◆ Exercise requirements
The reply must consist of the lines from the first line of the records through the line containing "Ιούνιος 2024", copied exactly, with every picture omitted.

━━━━━ Supplied records ━━━━━

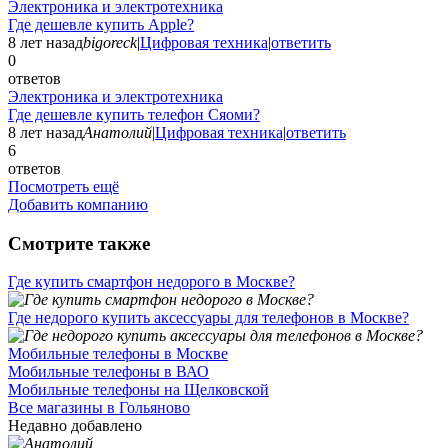
Электроника и электротехника
Где дешевле купить Apple?
8 лет назад
bigoreck
|
Цифровая техника
|
ответить
0
ответов
Электроника и электротехника
Где дешевле купить телефон Сяоми?
8 лет назад
Анатолий
|
Цифровая техника
|
ответить
6
ответов
Посмотреть ещё
Добавить компанию
Смотрите также
Где купить смартфон недорого в Москве?
Где недорого купить аксессуары для телефонов в Москве?
Мобильные телефоны в Москве
Мобильные телефоны в ВАО
Мобильные телефоны на Щелковской
Все магазины в Гольяново
Недавно добавлено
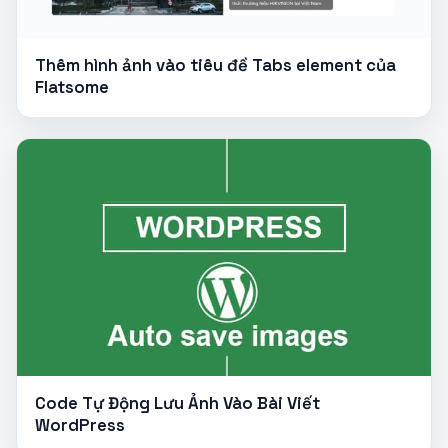
Thêm hình ảnh vào tiêu đề Tabs element của
Flatsome
Code Tự Động Lưu Ảnh Vào Bài Viết
WordPress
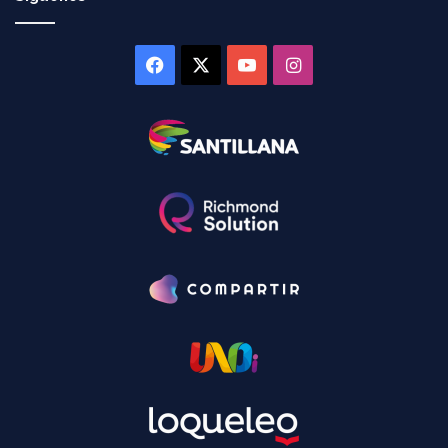
Facebook
X
YouTube
Instagram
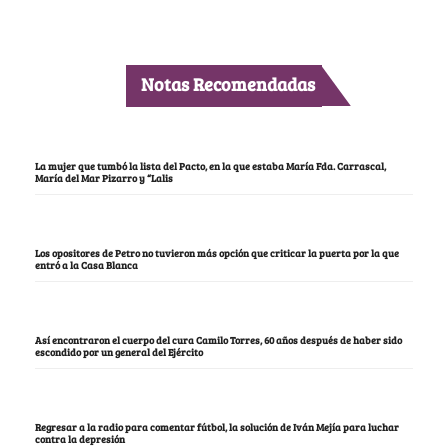
Notas Recomendadas
La mujer que tumbó la lista del Pacto, en la que estaba María Fda. Carrascal,
María del Mar Pizarro y “Lalis
Los opositores de Petro no tuvieron más opción que criticar la puerta por la que
entró a la Casa Blanca
Así encontraron el cuerpo del cura Camilo Torres, 60 años después de haber sido
escondido por un general del Ejército
Regresar a la radio para comentar fútbol, la solución de Iván Mejía para luchar
contra la depresión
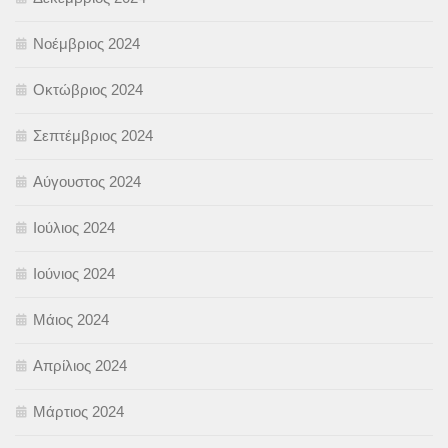
Νοέμβριος 2024
Οκτώβριος 2024
Σεπτέμβριος 2024
Αύγουστος 2024
Ιούλιος 2024
Ιούνιος 2024
Μάιος 2024
Απρίλιος 2024
Μάρτιος 2024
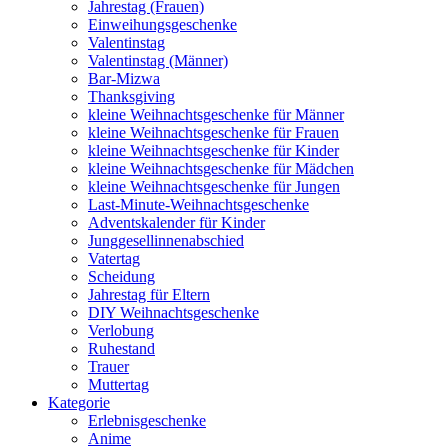
Jahrestag (Frauen)
Einweihungsgeschenke
Valentinstag
Valentinstag (Männer)
Bar-Mizwa
Thanksgiving
kleine Weihnachtsgeschenke für Männer
kleine Weihnachtsgeschenke für Frauen
kleine Weihnachtsgeschenke für Kinder
kleine Weihnachtsgeschenke für Mädchen
kleine Weihnachtsgeschenke für Jungen
Last-Minute-Weihnachtsgeschenke
Adventskalender für Kinder
Junggesellinnenabschied
Vatertag
Scheidung
Jahrestag für Eltern
DIY Weihnachtsgeschenke
Verlobung
Ruhestand
Trauer
Muttertag
Kategorie
Erlebnisgeschenke
Anime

━━━━━

◆ Written solution
Электроника и электротехника
Где дешевле купить Apple?
8 лет назад
bigoreck
|
Цифровая техника
|
ответить
0
ответов
Электроника и электротехника
Где дешевле купить телефон Сяоми?
8 лет назад
Анатолий
|
Цифровая техника
|
ответить
6
ответов
Посмотреть ещё
Добавить компанию
Смотрите также
Где купить смартфон недорого в Москве?
Где недорого купить аксессуары для телефонов в Москве?
Мобильные телефоны в Москве
Мобильные телефоны в ВАО
Мобильные телефоны на Щелковской
Все магазины в Гольяново
Недавно добавлено
Thêm hình ảnh vào tiêu đề Tabs element của
Flatsome
Code Tự Động Lưu Ảnh Vào Bài Viết
WordPress
Facebook
X
YouTube
Instagram
Notas Recomendadas
La mujer que tumbó la lista del Pacto, en la que estaba María Fda. Carrascal,
María del Mar Pizarro y “Lalis
Los opositores de Petro no tuvieron más opción que criticar la puerta por la que
entró a la Casa Blanca
Así encontraron el cuerpo del cura Camilo Torres, 60 años después de haber sido
escondido por un general del Ejército
Regresar a la radio para comentar fútbol, la solución de Iván Mejía para luchar
contra la depresión
Νοέμβριος 2024
Οκτώβριος 2024
Σεπτέμβριος 2024
Αύγουστος 2024
Ιούλιος 2024
Ιούνιος 2024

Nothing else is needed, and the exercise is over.